- [WHAT YOU WILL DO] Pictures stay out; everything else in the records below is to be repeated exactly.

- [RECORDS]
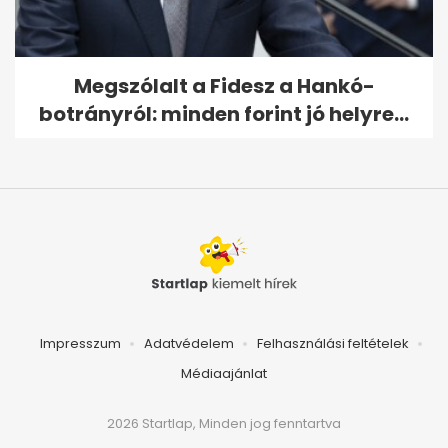
Megszólalt a Fidesz a Hankó-
botrányról: minden forint jó helyre...
Impresszum
Adatvédelem
Felhasználási feltételek
Médiaajánlat
2026 Startlap, Minden jog fenntartva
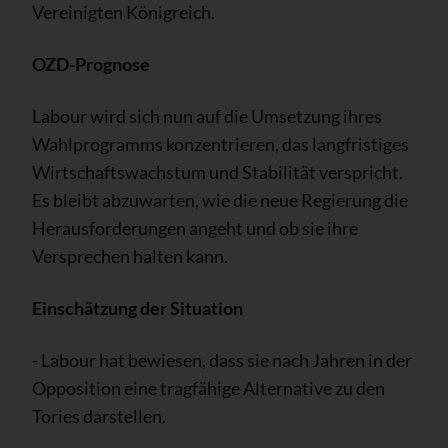
Vereinigten Königreich.
OZD-Prognose
Labour wird sich nun auf die Umsetzung ihres
Wahlprogramms konzentrieren, das langfristiges
Wirtschaftswachstum und Stabilität verspricht.
Es bleibt abzuwarten, wie die neue Regierung die
Herausforderungen angeht und ob sie ihre
Versprechen halten kann.
Einschätzung der Situation
- Labour hat bewiesen, dass sie nach Jahren in der
Opposition eine tragfähige Alternative zu den
Tories darstellen.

- [OUTPUT FOR THIS TASK]
Megszólalt a Fidesz a Hankó-
botrányról: minden forint jó helyre...
Impresszum
Adatvédelem
Felhasználási feltételek
Médiaajánlat
2026 Startlap, Minden jog fenntartva
Vereinigten Königreich.
OZD-Prognose
Labour wird sich nun auf die Umsetzung ihres
Wahlprogramms konzentrieren, das langfristiges
Wirtschaftswachstum und Stabilität verspricht.
Es bleibt abzuwarten, wie die neue Regierung die
Herausforderungen angeht und ob sie ihre
Versprechen halten kann.
Einschätzung der Situation
- Labour hat bewiesen, dass sie nach Jahren in der
Opposition eine tragfähige Alternative zu den
Tories darstellen.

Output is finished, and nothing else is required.